Voor de verwijten die partijen elkaar maken over belangenverstrengeling van commissieleden heeft de voorzieningenrechter geen grond gevonden.
De overige aan verzoekster verweten gedragingen zijn niet of nauwelijks door verzoekster betwist.
Op grond van de bevindingen van verweerder sedert de “gele kaart” in 2007 en mede gelet op het feit dat verzoekster vanaf het moment van de afgifte van de erkenning tot het moment van intrekking van de erkenning meermalen is gewezen op dezelfde tekortkomingen, heeft verweerder naar voorlopig oordeel van de voorzieningenrechter kunnen oordelen, dat de erkenning van verzoekster op grond van artikel 25, lid a en b, van de WMO moest worden ingetrokken.
Het verzoek om voorlopige voorziening dient dan ook afgewezen te worden.
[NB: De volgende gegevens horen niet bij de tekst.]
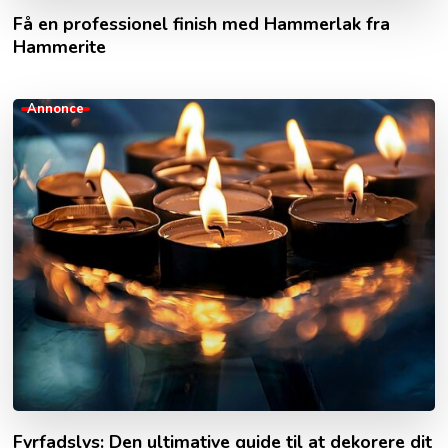
Få en professionel finish med Hammerlak fra
Hammerite
Annonce
Fyrfadslys: Den ultimative guide til at dekorere dit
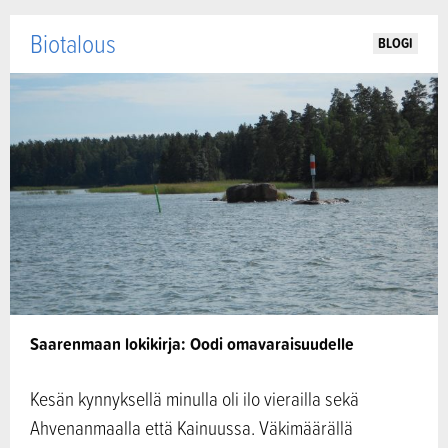
Biotalous
BLOGI
Saarenmaan lokikirja: Oodi omavaraisuudelle
Kesän kynnyksellä minulla oli ilo vierailla sekä
Ahvenanmaalla että Kainuussa. Väkimäärällä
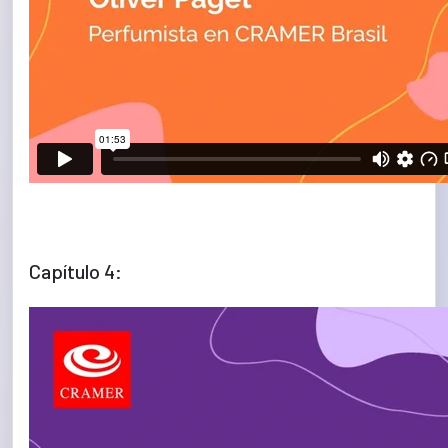
Capítulo 4:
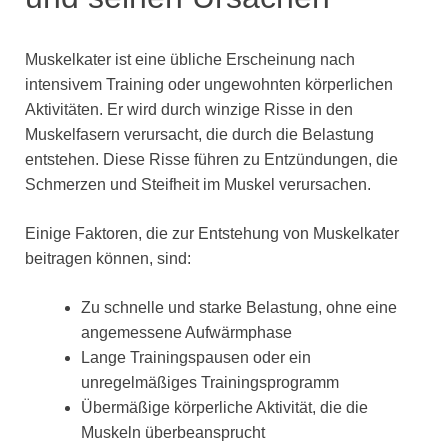
Muskelkater ist eine übliche Erscheinung nach
intensivem Training oder ungewohnten körperlichen
Aktivitäten. Er wird durch winzige Risse in den
Muskelfasern verursacht, die durch die Belastung
entstehen. Diese Risse führen zu Entzündungen, die
Schmerzen und Steifheit im Muskel verursachen.
Einige Faktoren, die zur Entstehung von Muskelkater
beitragen können, sind:
Zu schnelle und starke Belastung, ohne eine
angemessene Aufwärmphase
Lange Trainingspausen oder ein
unregelmäßiges Trainingsprogramm
Übermäßige körperliche Aktivität, die die
Muskeln überbeansprucht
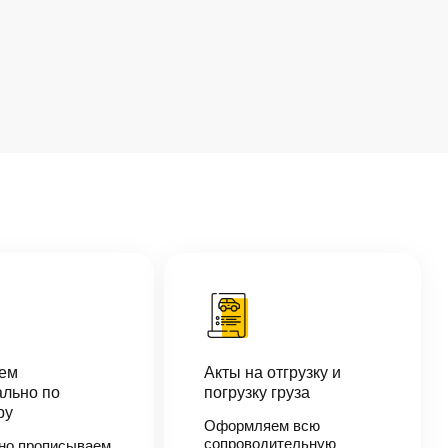
аем
Акты на отгрузку и
льно по
погрузку груза
ру
Оформляем всю
сопроводительную
но прописываем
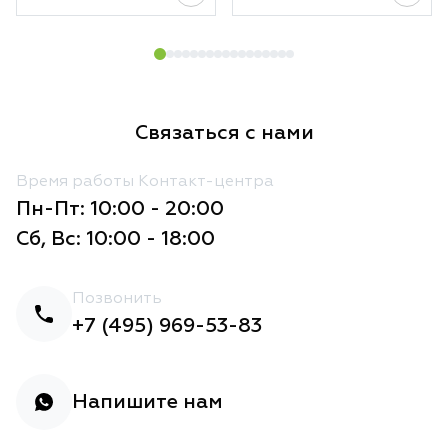
Связаться с нами
Время работы Контакт-центра
Пн-Пт: 10:00 - 20:00
Сб, Вс: 10:00 - 18:00
Позвонить
+7 (495) 969-53-83
Напишите нам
Voor een proceskostenveroordeling bestaat geen aanleiding.
3.Beslissing
De voorzieningenrechter van de rechtbank
-wijst het verzoek om voorlopige voorziening af.
Deze uitspraak is gedaan door mr. L.E.C. van Rijckevorsel-Besier, voorzieningenrechter, en door deze en Y. van der Zaan-van Arnhem, als griffier, ondertekend.
Uitgesproken in het openbaar op 20 augustus 2010.